Immutable facts are great if you want to:

1) Avoid a large amount of updates/race conditions on your tables. Immutable facts, being immutable, can be done using purely inserts.

2) Want to keep a trail or context to the data you're storing. This has a benefit of keeping a log that you can later use to trace issues, behaviours or generate statistics. If you're keeping a state in a database column, without external logs you aren't able to check when or why that state changes. Immutable facts keep track of this for you, but require quite a bit more overhead.

jiggy2011 · on Jan 11, 2013

I've always hated "isDeleted" flags because it adds something that you have to remember to every query you write.

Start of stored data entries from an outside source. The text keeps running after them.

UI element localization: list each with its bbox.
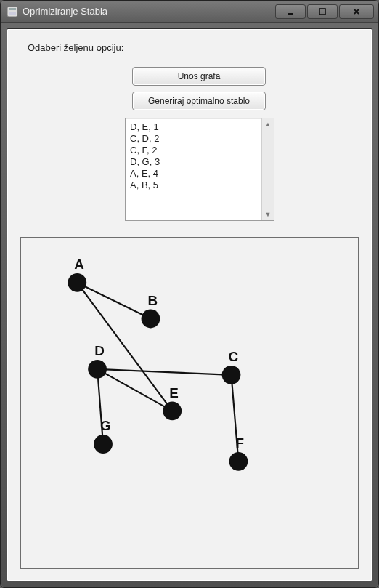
close-button[interactable]: [339, 4, 374, 19]
graph-node: [142, 310, 160, 329]
graph-node-label: G: [100, 418, 111, 433]
prompt-label: Odaberi željenu opciju:: [28, 42, 123, 53]
list-item[interactable]: D, E, 1: [130, 121, 269, 133]
window-title: Oprimiziranje Stabla: [23, 6, 275, 17]
graph-node: [222, 366, 241, 384]
listbox-scrollbar[interactable]: ▲ ▼: [261, 118, 274, 220]
graph-node-label: F: [235, 435, 244, 451]
input-graph-button[interactable]: Unos grafa: [132, 67, 266, 86]
edges-listbox[interactable]: D, E, 1C, D, 2C, F, 2D, G, 3A, E, 4A, B,…: [125, 118, 274, 221]
app-icon: [7, 6, 18, 17]
svg-rect-4: [319, 9, 325, 15]
list-item[interactable]: A, E, 4: [130, 168, 269, 180]
graph-node-label: A: [74, 257, 84, 272]
graph-canvas: ABCDEFG: [20, 237, 359, 569]
graph-node: [68, 273, 86, 292]
graph-node-label: E: [169, 385, 179, 400]
scroll-down-icon[interactable]: ▼: [263, 209, 274, 220]
graph-edge: [77, 283, 172, 411]
graph-node-label: B: [147, 293, 158, 308]
list-item[interactable]: A, B, 5: [130, 180, 269, 191]
graph-edge: [77, 283, 150, 319]
graph-node: [94, 435, 113, 454]
titlebar[interactable]: Oprimiziranje Stabla: [1, 1, 378, 23]
graph-edge: [97, 369, 231, 375]
app-window: Oprimiziranje Stabla Odaberi željenu opc…: [0, 0, 379, 588]
graph-edge: [97, 369, 172, 411]
graph-svg: ABCDEFG: [21, 238, 358, 568]
svg-rect-3: [288, 13, 293, 15]
window-controls: [275, 4, 374, 19]
client-area: Odaberi željenu opciju: Unos grafa Gener…: [7, 28, 372, 581]
edges-list-rows: D, E, 1C, D, 2C, F, 2D, G, 3A, E, 4A, B,…: [130, 121, 269, 191]
graph-node-label: C: [229, 349, 239, 364]
scroll-up-icon[interactable]: ▲: [263, 118, 274, 130]
graph-node: [229, 452, 248, 471]
graph-node-label: D: [94, 343, 105, 358]
graph-node: [163, 402, 182, 421]
maximize-button[interactable]: [307, 4, 338, 19]
list-item[interactable]: C, D, 2: [130, 133, 269, 145]
button-label: Generiraj optimalno stablo: [148, 96, 250, 106]
generate-tree-button[interactable]: Generiraj optimalno stablo: [132, 92, 266, 110]
svg-rect-1: [9, 8, 16, 10]
list-item[interactable]: C, F, 2: [130, 145, 269, 156]
list-item[interactable]: D, G, 3: [130, 156, 269, 168]
button-label: Unos grafa: [178, 71, 221, 81]
svg-rect-2: [9, 12, 16, 15]
graph-node: [88, 360, 107, 379]
minimize-button[interactable]: [275, 4, 306, 19]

I would almost prefer some way to "ghost" a row where without a specific switch the DBMS will never return it from a query.

Argorak · on Jan 12, 2013

With a view and a set of rules, you can do such things in Postgres, without your application noticing:

http://www.postgresql.org/docs/9.2/static/rules-update.html

SanjayUttam · on Jan 11, 2013

I might be trivializing this but you could create a view "ActiveUsers" / "DeletedUsers". Not saying this make the IsDeleted flag perfect, but it would alleviate that particular problem, IMO.

wulczer · on Jan 11, 2013

I believe this won't work on PostgreSQL, which will always say one row has been updated, even if the new value is the same as the old value.

There are numerous ways around that, from less fancy to really fancy.

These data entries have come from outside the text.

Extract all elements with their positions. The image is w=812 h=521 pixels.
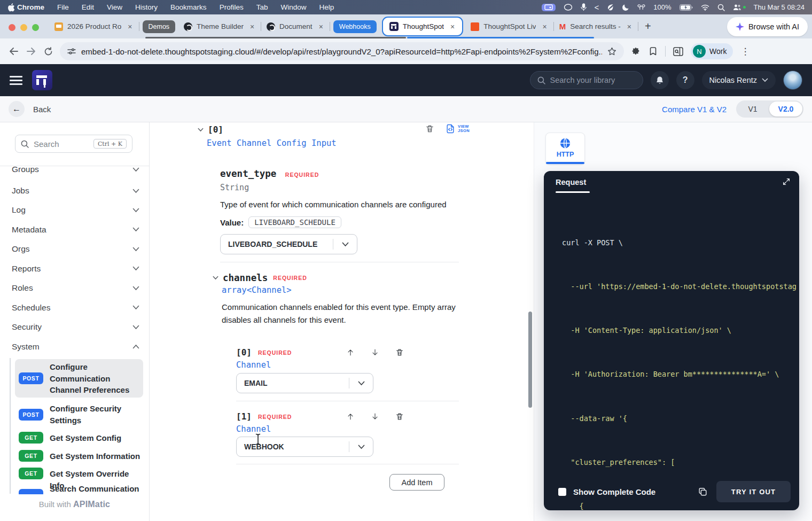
sidebar-item-orgs[interactable]: Orgs	[12, 241, 139, 257]
endpoint-get-system-config[interactable]: Get System Config	[50, 432, 142, 444]
close-tab-icon[interactable]: ×	[127, 22, 133, 31]
library-search-input[interactable]: Search your library	[530, 71, 643, 89]
maximize-window-button[interactable]	[32, 24, 39, 31]
type-link-channel[interactable]: Channel	[236, 424, 271, 434]
forward-nav-icon[interactable]	[22, 43, 40, 60]
chrome-menu-icon[interactable]: ⋮	[740, 46, 749, 57]
type-link-channel[interactable]: Channel	[236, 360, 271, 370]
chevron-left-icon[interactable]: <	[595, 3, 599, 12]
minimize-window-button[interactable]	[20, 24, 27, 31]
copy-code-icon[interactable]	[698, 487, 708, 497]
try-it-out-button[interactable]: TRY IT OUT	[716, 481, 791, 502]
menu-tab[interactable]: Tab	[256, 3, 268, 11]
close-tab-icon[interactable]: ×	[626, 22, 633, 31]
extension-gear-icon[interactable]	[631, 46, 641, 56]
move-down-icon[interactable]	[371, 348, 379, 357]
thoughtspot-logo[interactable]	[32, 70, 52, 90]
back-label[interactable]: Back	[33, 105, 51, 114]
sidebar-item-metadata[interactable]: Metadata	[12, 222, 139, 238]
type-link-array-channel[interactable]: array<Channel>	[222, 285, 292, 295]
new-tab-button[interactable]: +	[638, 20, 658, 33]
leaf-icon[interactable]	[607, 4, 614, 11]
http-language-tab[interactable]: HTTP	[545, 133, 585, 165]
menu-chrome[interactable]: Chrome	[17, 3, 44, 11]
menu-history[interactable]: History	[135, 3, 158, 11]
hamburger-menu-icon[interactable]	[10, 76, 22, 85]
menu-view[interactable]: View	[107, 3, 122, 11]
browse-with-ai-button[interactable]: Browse with AI	[727, 17, 808, 36]
extension-pin-icon[interactable]	[649, 46, 658, 56]
tab-thoughtspot-live[interactable]: ThoughtSpot Liv ×	[465, 14, 553, 38]
airpods-icon[interactable]	[637, 4, 645, 11]
close-tab-icon[interactable]: ×	[541, 22, 548, 31]
sidebar-item-jobs[interactable]: Jobs	[12, 183, 139, 199]
type-link-event-channel-config-input[interactable]: Event Channel Config Input	[207, 138, 337, 148]
sidebar-item-reports[interactable]: Reports	[12, 261, 139, 277]
request-tab[interactable]: Request	[556, 178, 586, 186]
microphone-icon[interactable]	[581, 3, 587, 11]
delete-item-icon[interactable]	[395, 348, 404, 357]
back-button[interactable]: ←	[9, 101, 25, 117]
tab-2026-product[interactable]: 2026 Product Ro ×	[49, 14, 139, 38]
back-nav-icon[interactable]	[5, 43, 22, 60]
sidebar-item-schedules[interactable]: Schedules	[12, 300, 139, 316]
menu-help[interactable]: Help	[319, 3, 334, 11]
notifications-bell-icon[interactable]	[651, 71, 669, 89]
endpoint-configure-communication-channel-preferences[interactable]: Configure Communication Channel Preferen…	[50, 361, 142, 396]
close-tab-icon[interactable]: ×	[449, 22, 456, 31]
sidebar-item-roles[interactable]: Roles	[12, 280, 139, 296]
user-menu[interactable]: Nicolas Rentz	[702, 71, 776, 89]
help-icon[interactable]: ?	[676, 71, 694, 89]
sidebar-item-system[interactable]: System	[12, 339, 139, 355]
show-complete-code-checkbox[interactable]	[558, 488, 566, 496]
close-tab-icon[interactable]: ×	[249, 22, 255, 31]
menu-clock[interactable]: Thu Mar 5 08:24	[754, 3, 805, 11]
endpoint-configure-security-settings[interactable]: Configure Security Settings	[50, 403, 142, 426]
move-up-icon[interactable]	[346, 348, 355, 357]
move-up-icon[interactable]	[346, 412, 355, 421]
collapse-chevron-icon[interactable]	[213, 276, 218, 280]
v2-segment-selected[interactable]: V2.0	[769, 102, 802, 116]
move-down-icon[interactable]	[371, 412, 379, 421]
tab-thoughtspot-active[interactable]: ThoughtSpot ×	[382, 17, 464, 36]
url-text[interactable]: embed-1-do-not-delete.thoughtspotstaging…	[81, 47, 602, 56]
delete-item-icon[interactable]	[395, 412, 404, 421]
address-bar[interactable]: embed-1-do-not-delete.thoughtspotstaging…	[60, 42, 624, 60]
facetime-icon[interactable]	[564, 4, 573, 11]
spotlight-search-icon[interactable]	[717, 4, 725, 11]
tab-document[interactable]: Document ×	[261, 14, 330, 38]
sidebar-item-security[interactable]: Security	[12, 319, 139, 335]
vertical-scrollbar-thumb[interactable]	[528, 312, 532, 408]
channel-0-dropdown[interactable]: EMAIL	[236, 373, 373, 393]
event-type-dropdown[interactable]: LIVEBOARD_SCHEDULE	[220, 234, 357, 254]
tab-group-demos[interactable]: Demos	[143, 20, 176, 33]
sidebar-item-log[interactable]: Log	[12, 202, 139, 218]
side-panel-search-icon[interactable]	[673, 47, 683, 56]
sidebar-item-groups[interactable]: Groups	[12, 167, 139, 177]
compare-v1-v2-link[interactable]: Compare V1 & V2	[662, 105, 727, 114]
bookmark-star-icon[interactable]	[607, 47, 616, 56]
menu-profiles[interactable]: Profiles	[220, 3, 244, 11]
curl-code-block[interactable]: curl -X POST \ --url 'https://embed-1-do…	[562, 206, 797, 510]
menu-file[interactable]: File	[57, 3, 69, 11]
collapse-chevron-icon[interactable]	[198, 128, 204, 132]
tab-group-webhooks[interactable]: Webhooks	[333, 20, 377, 33]
site-settings-icon[interactable]	[67, 48, 76, 55]
reload-icon[interactable]	[40, 43, 57, 60]
expand-panel-icon[interactable]	[782, 177, 791, 186]
endpoint-get-system-information[interactable]: Get System Information	[50, 450, 142, 462]
user-avatar[interactable]	[783, 71, 802, 90]
delete-item-icon[interactable]	[425, 124, 434, 134]
tab-theme-builder[interactable]: Theme Builder ×	[178, 14, 261, 38]
chrome-profile-chip[interactable]: N Work	[691, 43, 733, 59]
endpoint-search-communication[interactable]: Search Communication	[50, 483, 142, 494]
apple-menu-icon[interactable]	[7, 3, 15, 12]
user-switcher-icon[interactable]	[733, 4, 746, 11]
sidebar-search-input[interactable]: Search Ctrl + K	[15, 135, 132, 153]
close-window-button[interactable]	[9, 24, 15, 31]
screen-mirroring-icon[interactable]	[542, 4, 556, 11]
view-json-button[interactable]: VIEWJSON	[445, 123, 470, 135]
menu-bookmarks[interactable]: Bookmarks	[170, 3, 207, 11]
version-toggle[interactable]: V1 V2.0	[736, 100, 803, 118]
v1-segment[interactable]: V1	[736, 105, 769, 113]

  1. use SELECT FOR UPDATE, which will lock the row (I'd say that's the normal way)

  session1> BEGIN;
  session1> SELECT * FROM goals WHERE player_id = ? FOR UPDATE
  session2> BEGIN;
  session2> SELECT * FROM goals WHERE player_id = ? FOR UPDATE
  # session2 is now hanging
  session1> UPDATE goals SET completed = true WHERE goal_id = ?
  session1> UPDATE players SET points = points + 1 WHERE player_id = ?
  session1> COMMIT;
  # session2 now proceeds, sees that the goal has been completed, forfeits awarding the reward

  2. use suppress_reduntant_updates_trigger (fun)

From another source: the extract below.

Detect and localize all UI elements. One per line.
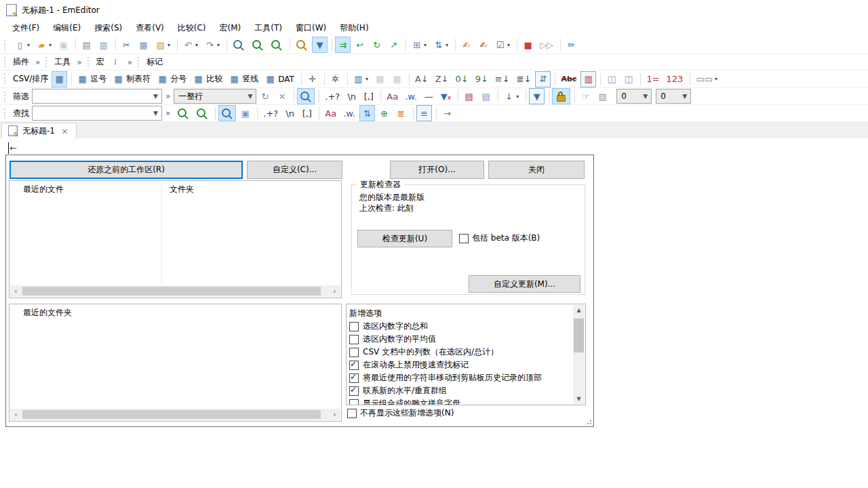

  session> CREATE TRIGGER suppress_goal_t BEFORE UPDATE ON goals FOR EACH ROW EXECUTE PROCEDURE suppress_redundant_updates_trigger();
  session> UPDATE goals SET completed = true WHERE goal_id = ?
  UPDATE 1
  session> UPDATE goals SET completed = true WHERE goal_id = ?
  UPDATE 0
  # now you can use the approach mentioned in the article

  3. use true serialisability
  session1> BEGIN;
  session1> SET transaction_isolation TO serializable;
  session1> SELECT * FROM goals WHERE player_id = ?
  session2> BEGIN;
  session2> SET transaction_isolation TO serializable;
  session2> SELECT * FROM goals WHERE player_id = ?
  session1> UPDATE goals SET completed = true WHERE goal_id = ?
  session1> UPDATE players SET points = points + 1 WHERE player_id = ?
  session1> COMMIT;
  session2> UPDATE goals SET completed = true WHERE goal_id = ?
  ERROR:  could not serialize access due to concurrent update
  # session2 now has to rollback the transaction

There's a few more, but I ran out of steam typing ;) Yay, Postgres!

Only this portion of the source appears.